* WORK TASK *
After locating the line that contains "tướng Lê Đức Anh", restate it and each later line word for word through the end of the records.

Extracted page text data
________________________
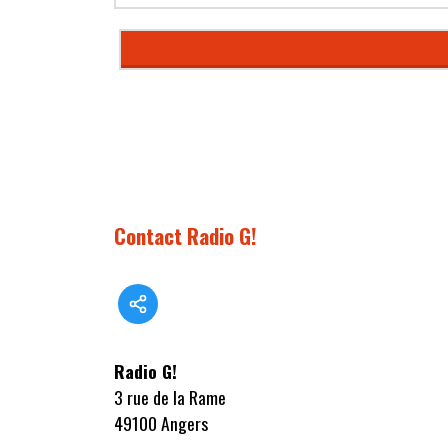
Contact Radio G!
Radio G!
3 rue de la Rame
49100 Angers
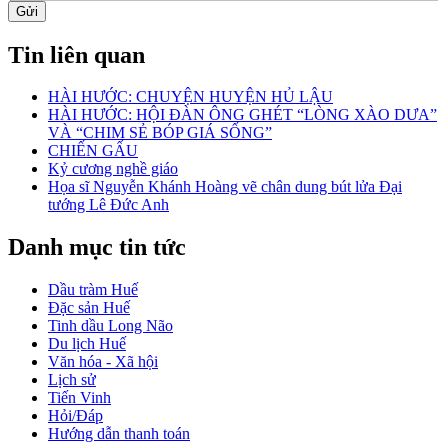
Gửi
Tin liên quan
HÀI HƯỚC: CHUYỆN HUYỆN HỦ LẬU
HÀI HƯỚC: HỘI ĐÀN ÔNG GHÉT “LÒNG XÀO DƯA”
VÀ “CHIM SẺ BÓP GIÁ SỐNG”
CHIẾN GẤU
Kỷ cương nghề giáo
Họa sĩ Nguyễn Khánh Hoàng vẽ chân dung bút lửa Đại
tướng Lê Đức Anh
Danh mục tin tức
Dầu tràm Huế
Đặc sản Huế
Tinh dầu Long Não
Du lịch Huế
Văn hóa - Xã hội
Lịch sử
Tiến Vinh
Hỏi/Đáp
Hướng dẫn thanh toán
________________________
* EXERCISE ANSWER *
tướng Lê Đức Anh
Danh mục tin tức
Dầu tràm Huế
Đặc sản Huế
Tinh dầu Long Não
Du lịch Huế
Văn hóa - Xã hội
Lịch sử
Tiến Vinh
Hỏi/Đáp
Hướng dẫn thanh toán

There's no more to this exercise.